Exercise requirements: For the word "Observatorio", count the lines of the records that hold it, and give only that number.

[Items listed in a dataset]

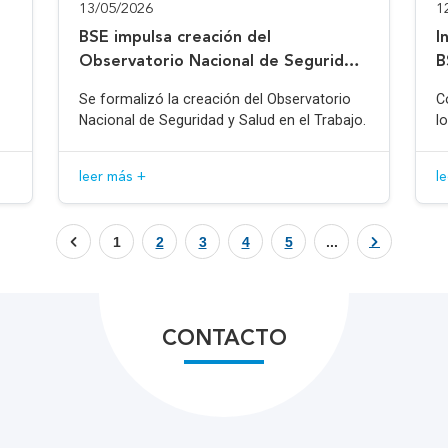
13/05/2026
1
BSE impulsa creación del
I
Observatorio Nacional de Seguridad
B
y Salud en el Trabajo
Se formalizó la creación del Observatorio
C
Nacional de Seguridad y Salud en el Trabajo.
l
leer más +
l
1
2
3
4
5
...
CONTACTO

Solution below: 2